EU-Datengrenze für die Microsoft Cloud

Denis Holtkamp

Microsoft hat angekündigt, die Daten von Geschäftskunden mit Sitz in der Europäischen Union (EU) zukünftig exklusiv in der EU zu speichern und zu verarbeiten. Diese Zusage bezieht sich auf die wichtigsten kommerziellen Cloud Angebote von Microsoft: Azure, Microsoft 365 und Dynamics 365. Das Vorhaben soll bis Ende 2022 umgesetzt werden.

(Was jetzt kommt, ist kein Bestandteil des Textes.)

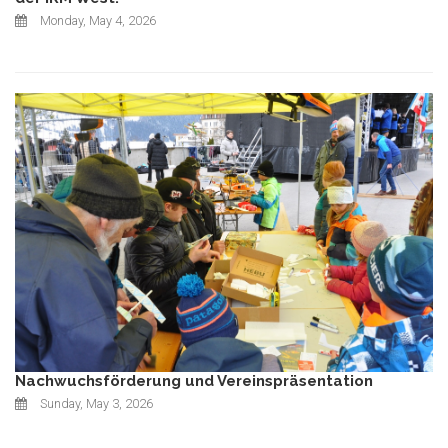
Monday, May 4, 2026
Nachwuchsförderung und Vereinspräsentation
Sunday, May 3, 2026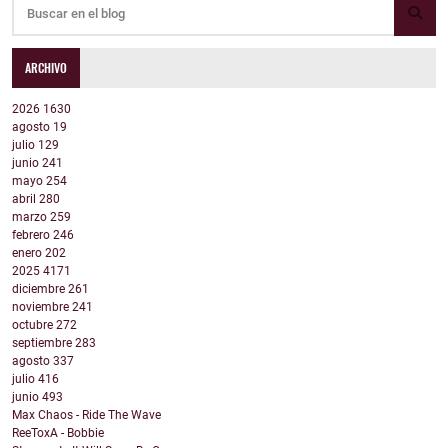
ARCHIVO
2026
1630
agosto
19
julio
129
junio
241
mayo
254
abril
280
marzo
259
febrero
246
enero
202
2025
4171
diciembre
261
noviembre
241
octubre
272
septiembre
283
agosto
337
julio
416
junio
493
Max Chaos - Ride The Wave
ReeToxA - Bobbie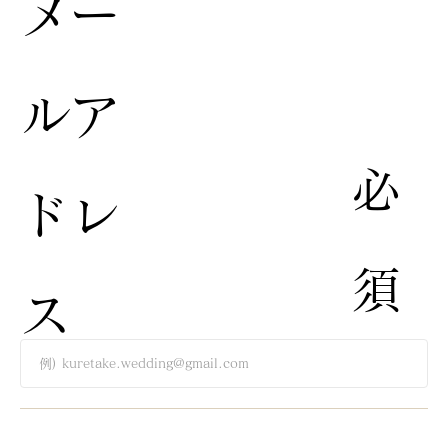
​メー
ルア
​必
ドレ
須​
ス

Aktuell kann als Speicherort für Kundendaten für viele Microsoft Cloud-Dienste schon die EU oder bestimmte Länder in der EU wie Deutschland, Frankreich oder eines von 11 weiteren Ländern ausgewählt werden. Allerdings gibt es derzeit noch Dienste, die Daten außerhalb der EU verarbeiten. Einerseits sind dies spezielle Dienste von Microsoft 365 oder Azure. Andererseits betrifft dies die Verarbeitung von Telemetriedaten oder den Transfer von Daten außerhalb der EU zu anderen Zwecken, beispielsweise zur Bearbeitung von Support-Anfragen.

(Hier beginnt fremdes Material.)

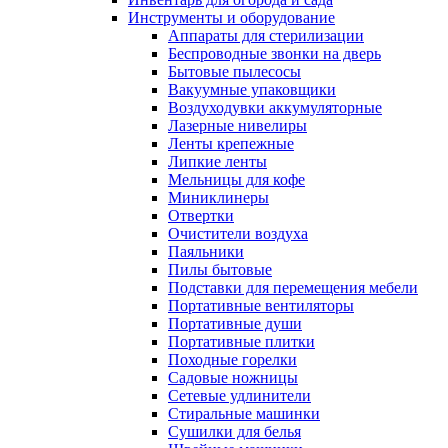
Инструменты и оборудование
Аппараты для стерилизации
Беспроводные звонки на дверь
Бытовые пылесосы
Вакуумные упаковщики
Воздуходувки аккумуляторные
Лазерные нивелиры
Ленты крепежные
Липкие ленты
Мельницы для кофе
Миниклинеры
Отвертки
Очистители воздуха
Паяльники
Пилы бытовые
Подставки для перемещения мебели
Портативные вентиляторы
Портативные души
Портативные плитки
Походные горелки
Садовые ножницы
Сетевые удлинители
Стиральные машинки
Сушилки для белья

Noch ist der Ankündigung von Microsoft nicht zu entnehmen, wie diese Lösung technisch und juristisch umgesetzt wird. Microsoft hat sich in den dazugehörigen „Frequently Asked Questions“ aber bereits dazu verpflichtet, dass auch die neue Lösung konform zur Datenschutzgrundverordnung und zu den überarbeiteten Standardvertragsklauseln sein wird. Darüber hinaus hat sich Microsoft bereits 2020 mit der Initiative „Defending Your Data“ dazu verpflichtet, regelmäßig Anfragen von staatlichen Stellen anzufechten, wenn es einen rechtlichen Anlass dazu gibt.

Um die EU-Datengrenze für die Microsoft Cloud zu verwenden, müssen Sie weder einen Antrag stellen noch zusätzliche Kosten tragen. Diese Umstellung nimmt Microsoft automatisch für alle Geschäftskunden in der EU vor. Microsoft hat angekündigt, im Herbst diesen Jahres weitere Details (Update vom 01.10.2021) zu veröffentlichen. Es bleibt also spannend!